Stored data:
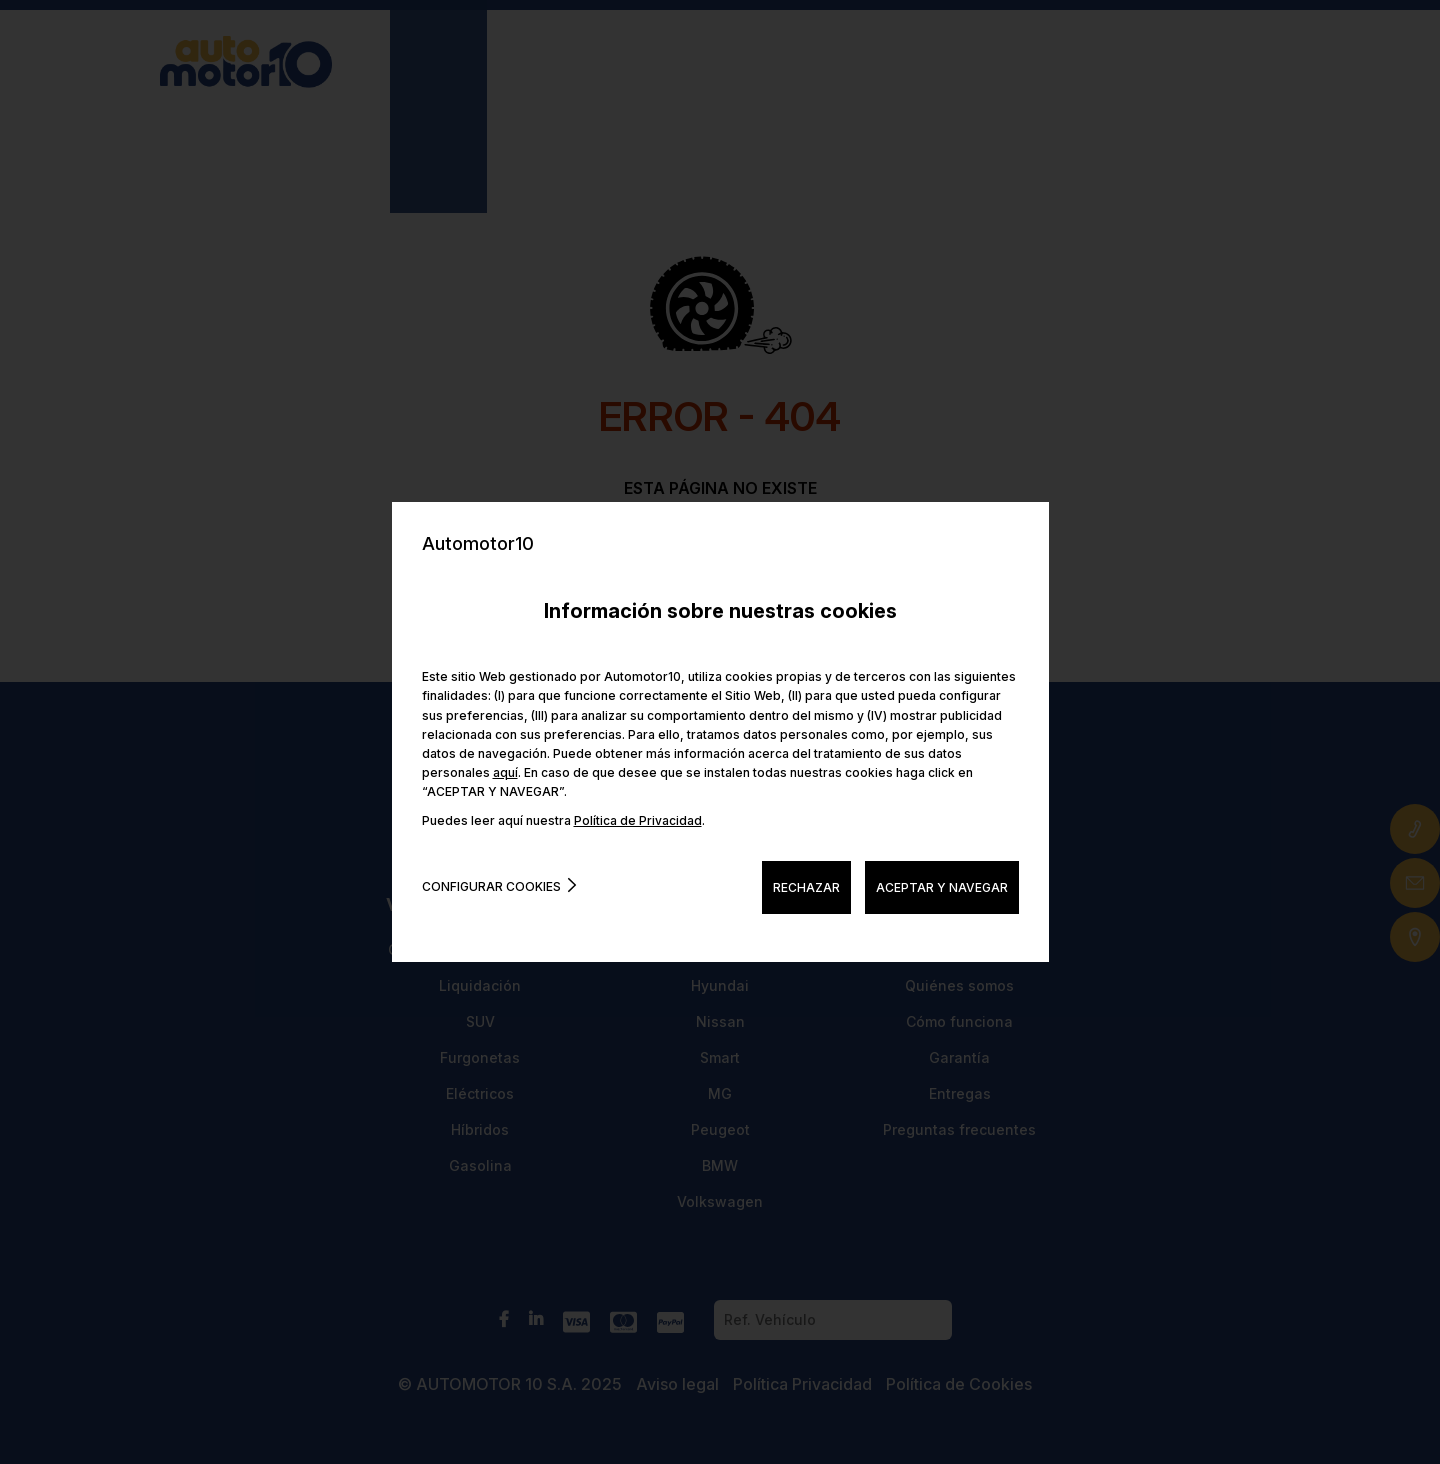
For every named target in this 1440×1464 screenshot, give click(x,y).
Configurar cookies (491, 886)
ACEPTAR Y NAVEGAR (942, 887)
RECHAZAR (806, 887)
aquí (505, 772)
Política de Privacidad (638, 820)
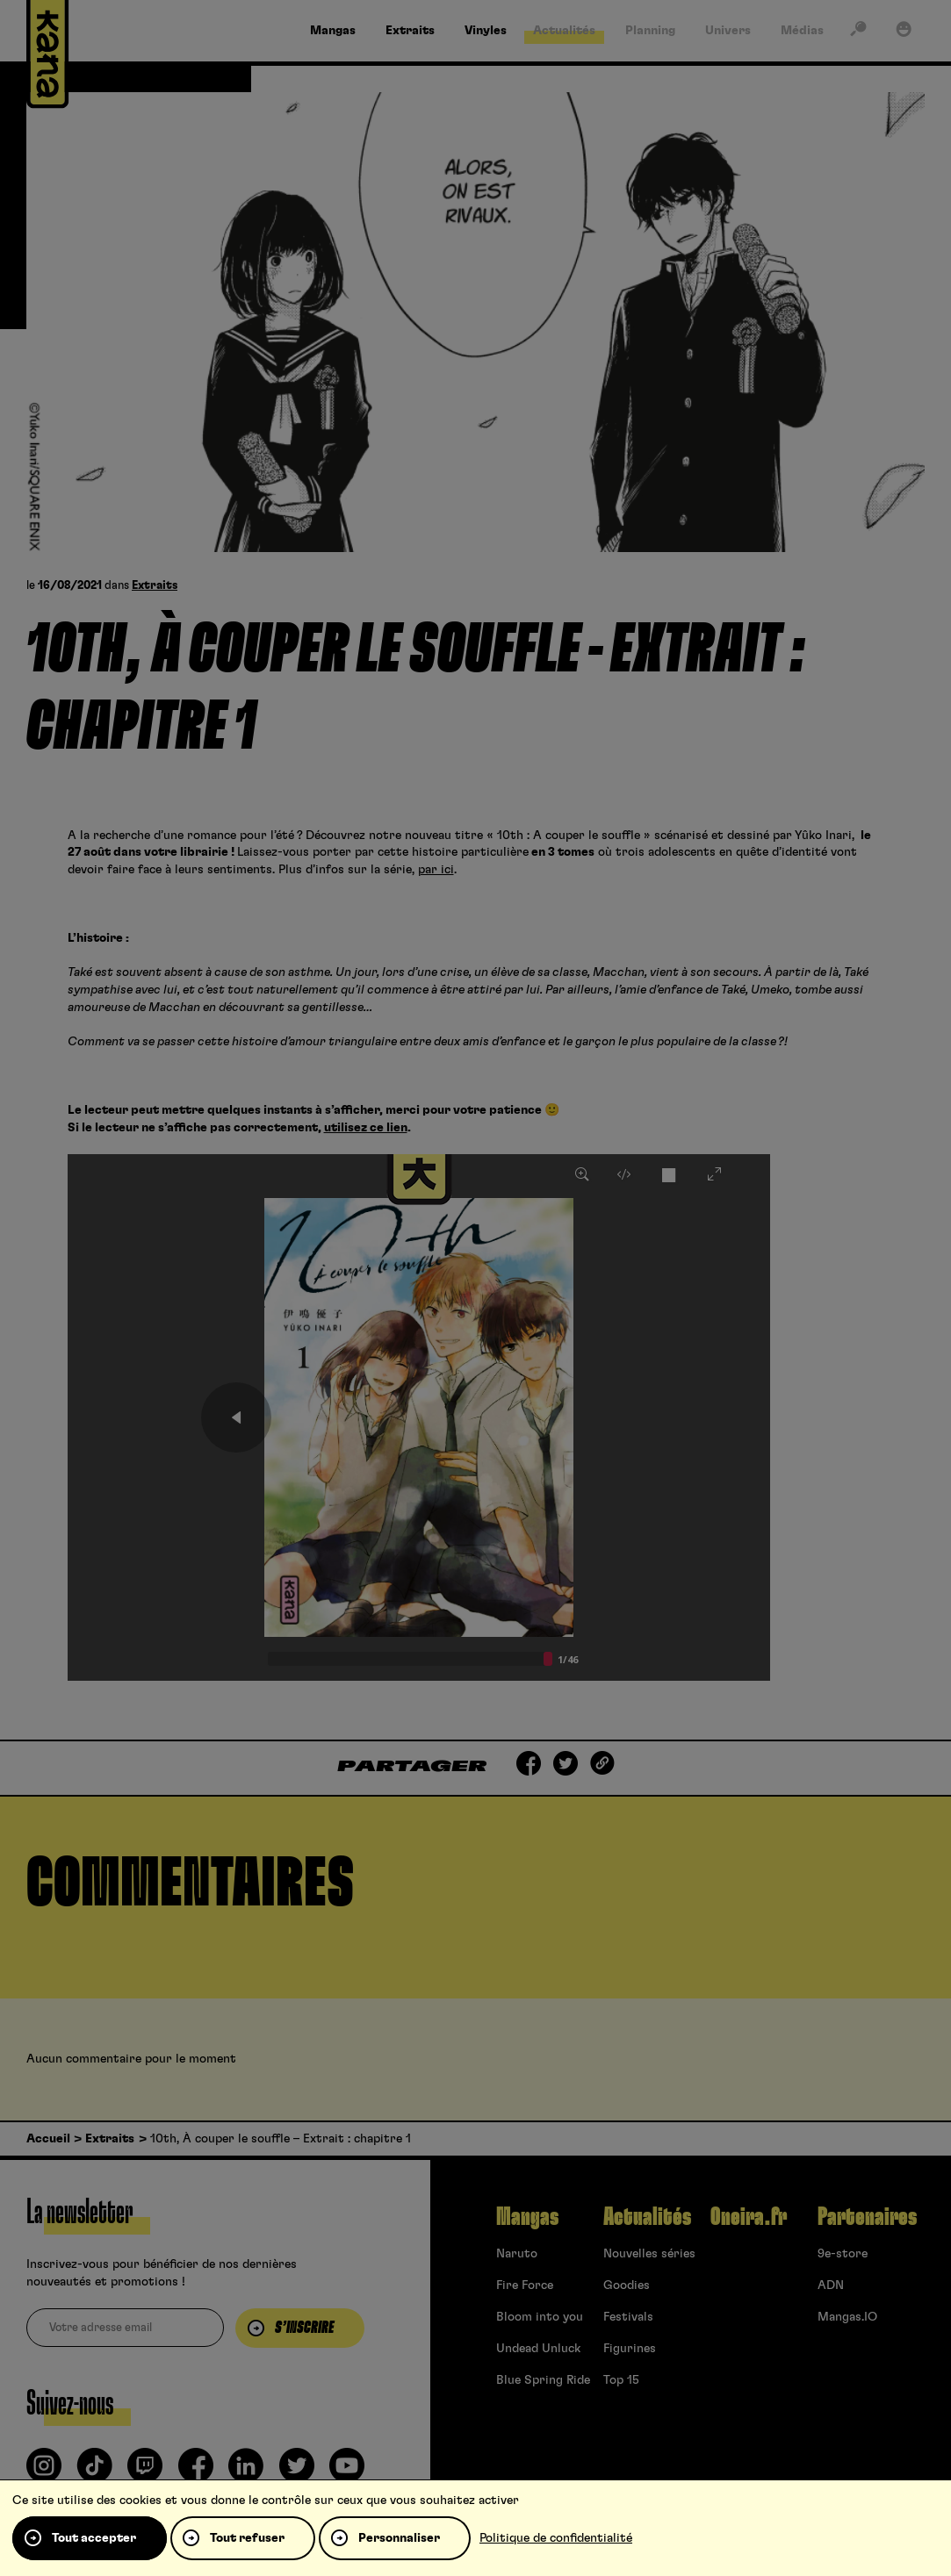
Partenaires (867, 2217)
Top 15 (621, 2380)
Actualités (647, 2217)
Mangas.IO (847, 2317)
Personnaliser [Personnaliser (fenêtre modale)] (399, 2538)
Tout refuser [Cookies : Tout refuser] (247, 2538)
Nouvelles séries (649, 2254)
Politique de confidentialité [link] (555, 2538)
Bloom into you (539, 2317)
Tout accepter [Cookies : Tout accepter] (94, 2538)
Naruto (516, 2254)
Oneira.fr (748, 2217)
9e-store (843, 2254)
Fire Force (524, 2285)
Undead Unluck (538, 2349)
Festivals (628, 2317)
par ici (436, 870)
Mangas (527, 2217)
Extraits (154, 586)
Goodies (626, 2285)
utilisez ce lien (365, 1128)
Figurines (629, 2349)
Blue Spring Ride (543, 2380)
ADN (831, 2285)
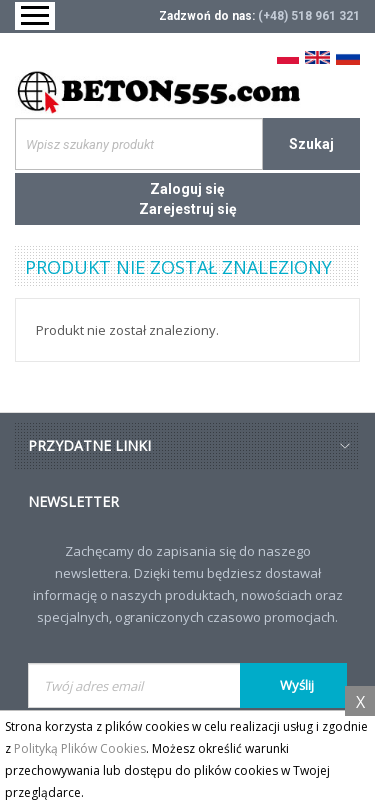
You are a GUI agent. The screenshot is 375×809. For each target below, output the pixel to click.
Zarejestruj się (188, 209)
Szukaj (311, 144)
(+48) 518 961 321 (309, 16)
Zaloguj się (187, 189)
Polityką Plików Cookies (80, 748)
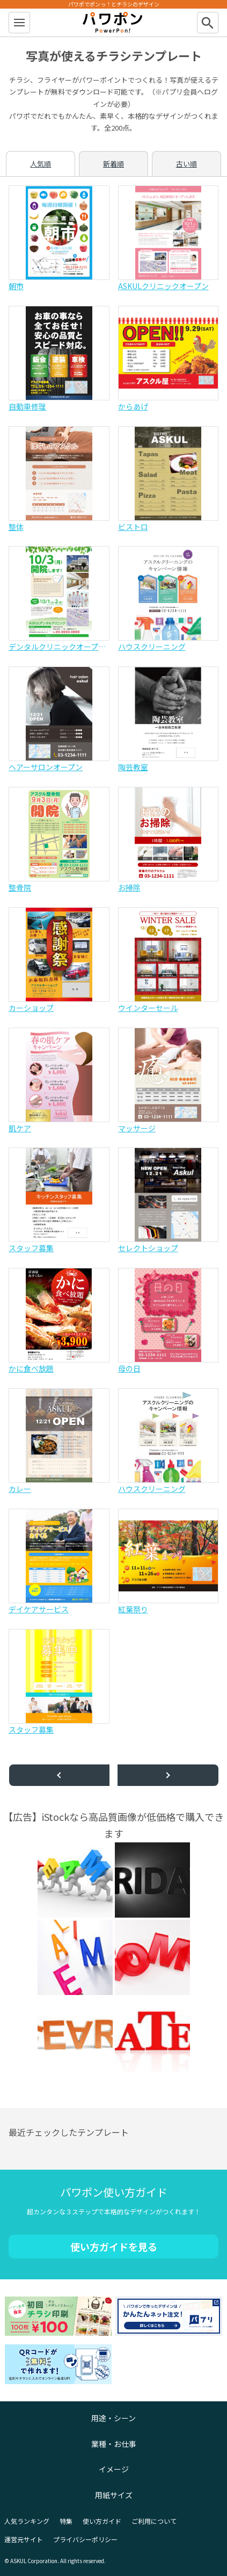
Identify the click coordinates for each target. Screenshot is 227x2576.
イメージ (114, 2469)
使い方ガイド (102, 2520)
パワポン (114, 22)
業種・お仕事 (113, 2443)
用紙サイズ (114, 2494)
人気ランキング (26, 2520)
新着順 (113, 164)
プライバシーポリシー (85, 2539)
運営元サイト (23, 2539)
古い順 (186, 164)
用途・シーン (113, 2418)
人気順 (40, 164)
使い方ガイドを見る (113, 2247)
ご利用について (154, 2520)
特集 (66, 2520)
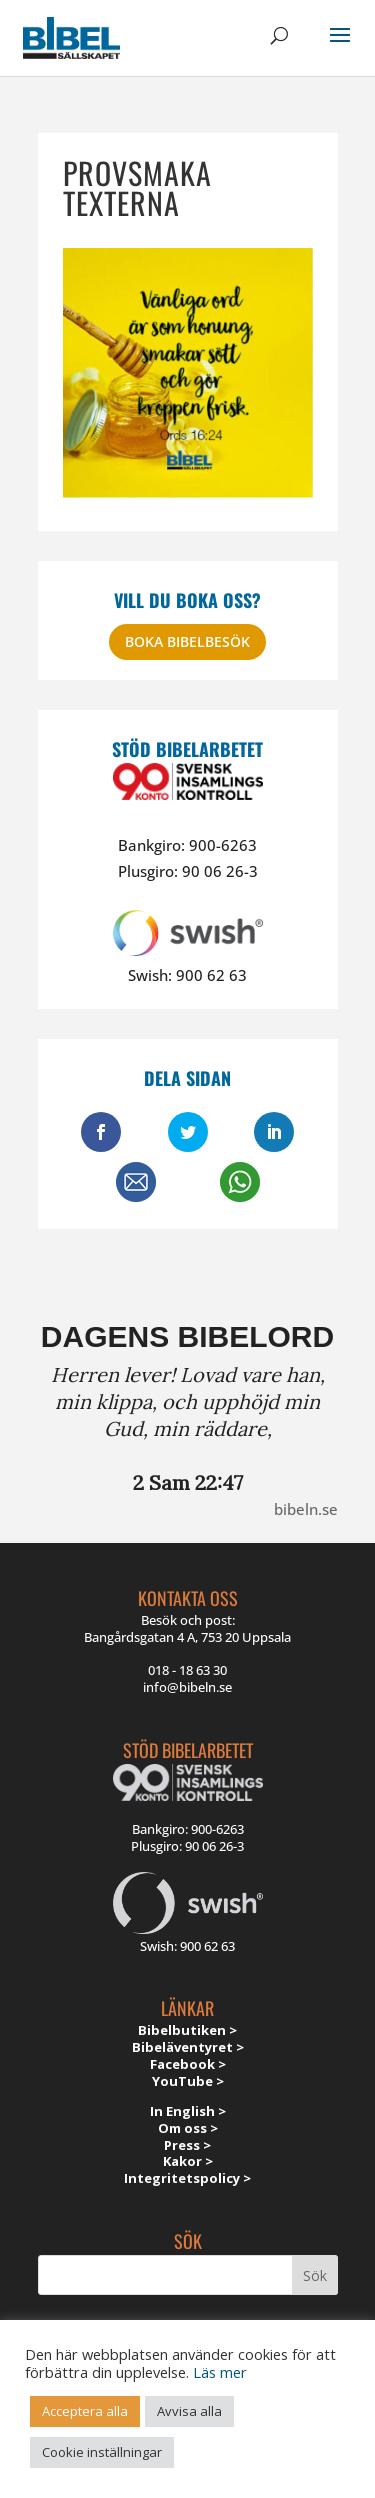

**Aim of the exercise:** Every line above that carries the string "Tout" should be copied.

**Answer area:**
Tout refuser [Cookies : Tout refuser] (247, 2538)
Tout accepter [Cookies : Tout accepter] (94, 2538)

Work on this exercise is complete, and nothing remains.